Friday, September 24, 2010

Friday's Workout

Strength Skill:
  • Weighted Pull-Ups
I managed fine with a 45-pound weight vest, but couldn't quite get my chin over the bar after loading it up with 50 pounds (about 40% of my bodyweight). Dammit.

Metcon:

Tabata:
  • Max rep 53-pound overhead kettlebell swings
  • Max rep Abmat sit-ups
Then:
  • Max rep double-unders in 2 minutes
Result: 178 total reps (swings + sit-ups) / 32 double-unders

The Tabata protocol consists of 20 seconds of all-out, maximum effort work, alternating with 10 seconds of rest. Typically, one does eight rounds. For the workout today, this meant doing 20 seconds of max rep kettlebell swings, followed by 10 seconds of rest, and then 20 seconds of max rep sit-ups, and another 10 seconds of rest. And immediately doing the sequence again, eight times in total. Once this is done and you're gasping for air, you try to crank out as many double-unders as possible in two minutes. Total workout time: Just 10 minutes.

Believe it or not, this was incredibly fun. I love Tabata intervals. They're efficient, intense, and flexible enough to accommodate just about any kind of exercise -- from sprinting and jumping to squatting and pressing. The Tabata protocol's been shown to be super-effective at increasing anaerobic capacity and VO2 max, assuming you're pushing yourself as hard as you can during those 20 second bursts of energy. Plus, it's more effective for fat loss than long but low-intensity training.

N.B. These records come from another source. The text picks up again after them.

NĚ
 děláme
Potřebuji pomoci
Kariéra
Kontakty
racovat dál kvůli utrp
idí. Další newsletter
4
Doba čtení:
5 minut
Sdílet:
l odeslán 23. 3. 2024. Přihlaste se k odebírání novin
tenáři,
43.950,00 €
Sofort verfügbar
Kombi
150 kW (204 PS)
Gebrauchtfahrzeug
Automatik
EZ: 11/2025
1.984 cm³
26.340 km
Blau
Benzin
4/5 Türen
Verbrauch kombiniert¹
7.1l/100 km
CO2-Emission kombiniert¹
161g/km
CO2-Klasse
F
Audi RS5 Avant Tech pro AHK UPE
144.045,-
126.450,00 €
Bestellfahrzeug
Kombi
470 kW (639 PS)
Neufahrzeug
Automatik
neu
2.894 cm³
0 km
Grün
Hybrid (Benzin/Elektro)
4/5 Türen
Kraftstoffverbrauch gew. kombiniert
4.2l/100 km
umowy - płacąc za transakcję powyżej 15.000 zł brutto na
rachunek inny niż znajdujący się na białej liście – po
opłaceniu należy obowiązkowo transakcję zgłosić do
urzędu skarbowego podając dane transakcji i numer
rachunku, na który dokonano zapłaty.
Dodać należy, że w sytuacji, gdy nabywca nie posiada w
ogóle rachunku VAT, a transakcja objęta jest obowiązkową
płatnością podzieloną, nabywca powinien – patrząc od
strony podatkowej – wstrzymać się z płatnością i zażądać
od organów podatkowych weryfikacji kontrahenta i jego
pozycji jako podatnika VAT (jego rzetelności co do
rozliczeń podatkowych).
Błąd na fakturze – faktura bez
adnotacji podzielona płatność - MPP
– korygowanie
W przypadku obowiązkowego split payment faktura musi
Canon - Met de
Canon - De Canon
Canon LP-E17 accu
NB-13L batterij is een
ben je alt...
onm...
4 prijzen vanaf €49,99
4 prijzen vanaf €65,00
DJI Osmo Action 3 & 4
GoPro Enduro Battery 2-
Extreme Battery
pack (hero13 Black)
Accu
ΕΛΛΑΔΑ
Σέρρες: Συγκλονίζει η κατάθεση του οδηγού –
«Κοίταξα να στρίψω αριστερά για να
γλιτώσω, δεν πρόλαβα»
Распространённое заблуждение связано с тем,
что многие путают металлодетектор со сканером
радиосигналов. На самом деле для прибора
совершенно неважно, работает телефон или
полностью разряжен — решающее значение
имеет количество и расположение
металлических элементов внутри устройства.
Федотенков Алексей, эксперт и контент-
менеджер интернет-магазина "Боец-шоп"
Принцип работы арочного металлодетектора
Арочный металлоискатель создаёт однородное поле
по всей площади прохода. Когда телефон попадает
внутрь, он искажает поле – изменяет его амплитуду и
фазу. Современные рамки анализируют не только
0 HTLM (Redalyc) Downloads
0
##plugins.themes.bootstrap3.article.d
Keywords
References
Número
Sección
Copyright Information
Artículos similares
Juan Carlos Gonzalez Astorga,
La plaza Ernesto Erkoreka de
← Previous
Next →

Sunday, September 19, 2010

Sunday's Workout

  • Row 500 meters
  • 70 one-handed kettlebell swings
  • Row 500 meters
  • 70 one-handed kettlebell swings
I rested briefly in between, but my actual time spent exercising totaled less than 7 minutes. Who needs an hour of cardio when you can get all the benefits from a short, intense set of intervals?